Data to use:

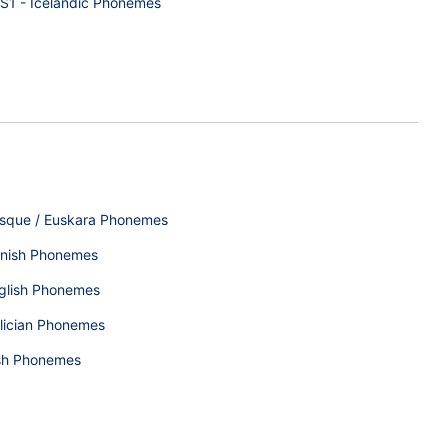
S1 - Icelandic Phonemes
sque / Euskara Phonemes
nish Phonemes
glish Phonemes
lician Phonemes
ish Phonemes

What is needed: Repeat the material above word for word and skip every image in it.

Response to this task:
S1 - Icelandic Phonemes
sque / Euskara Phonemes
nish Phonemes
glish Phonemes
lician Phonemes
ish Phonemes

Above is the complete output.